By Judge Robert S. Lasnik and Sarah K. Morehead
On March 15, the U.S. District Court for the Western District of Washington began participating in a national pilot project to evaluate the effects of cameras in the courtrooms. We were proud to have our district chosen as one of 14 district courts to participate in the project, overseen by the Judicial Conference of the United States.
The pilot project allows certain civil proceedings to be video recorded and made available for public viewing if the parties consent and the presiding judge approves. No criminal proceedings will be recorded.
Although the project is being conducted primarily for research purposes, the court is supportive of the concept of cameras in the courtroom. Court proceedings are almost always open to the public, but most members of the public lack the time to come to the courthouse.
"Hopefully, this project will allow more people to observe proceedings and increase the public's awareness of the role of the judiciary," said District Court Executive Bill McCool.
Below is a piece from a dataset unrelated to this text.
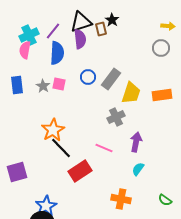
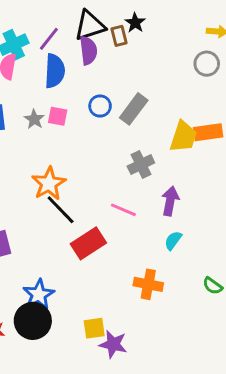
yellow trapezoid: (131, 93) -> (183, 137), moved

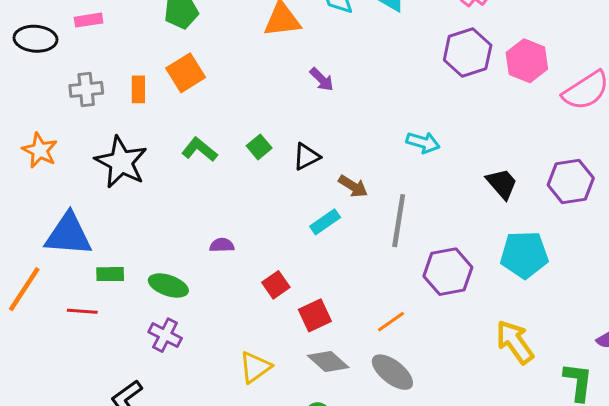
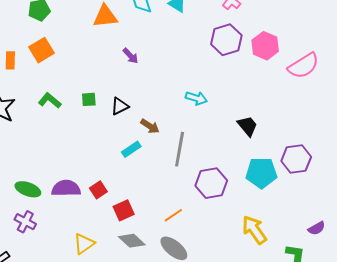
green square: (259, 147) -> (89, 99), turned 35
purple hexagon: (571, 181) -> (296, 159), moved
purple semicircle: (222, 245) -> (66, 188), moved, size x1.8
Chief Judge Marsha J. Pechman noted that the public is very interested in courtroom proceedings, as demonstrated by the abundance of courtroom drama televisions shows and plans to create a movie based on the Proposition 8 trial in California. When cameras were banned from a recent, high-profile corruption trial in Ohio, a local television news station used a troupe of puppets to re-enact scenes from the trial for viewers. Viewership increased dramatically.
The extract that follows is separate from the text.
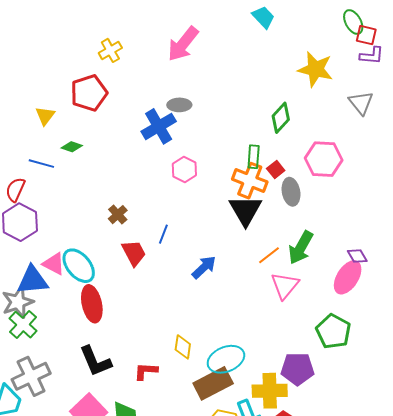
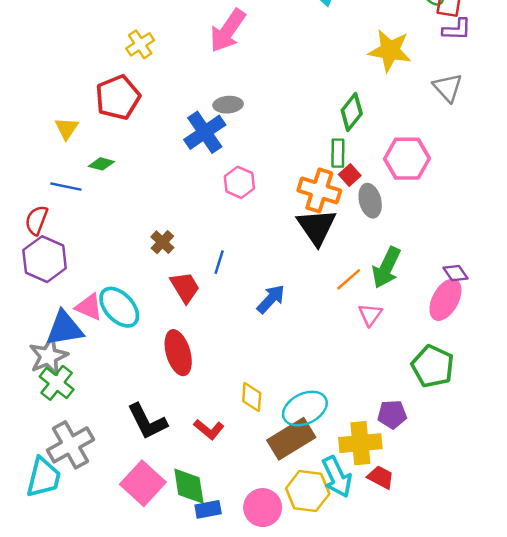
green rectangle: (254, 157) -> (338, 153), moved
pink triangle: (285, 286) -> (370, 315), size x0.7
red ellipse: (92, 304) -> (178, 353), moved
purple pentagon: (297, 369) -> (392, 414), size x0.7
red L-shape: (146, 371) -> (209, 429), turned -140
Chief Judge Pechman noted, "The public is so hungry to see what goes on inside courtrooms that they're willing to turn us into Muppets. At least with the cameras in the courtroom project, we get to play ourselves."
Under the pilot project, the court will ask parties, at the beginning of newly filed cases, whether they consent to recording. If one or more of the parties declines, the court will not initiate future requests. If the parties indicate their initial consent, then prior to each hearing, the court will send all parties in the case a form asking whether they consent to recording that hearing.
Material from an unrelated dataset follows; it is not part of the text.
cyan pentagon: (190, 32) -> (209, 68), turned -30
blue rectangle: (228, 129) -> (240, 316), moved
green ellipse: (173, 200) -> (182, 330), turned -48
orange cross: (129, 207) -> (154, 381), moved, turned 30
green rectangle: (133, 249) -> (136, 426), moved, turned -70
In addition to court-initiated requests, requests to record proceedings may be made by parties, the media or a member of the public. Once a request is made, the court will send all parties the consent forms. A party's decision regarding whether to consent, and the reasons therefore, will not be made part of the public record in the case. A party may request that a witness be exempted from the video recording of a proceeding. Unless all parties consent to video recording a specific proceeding, the court will not record it.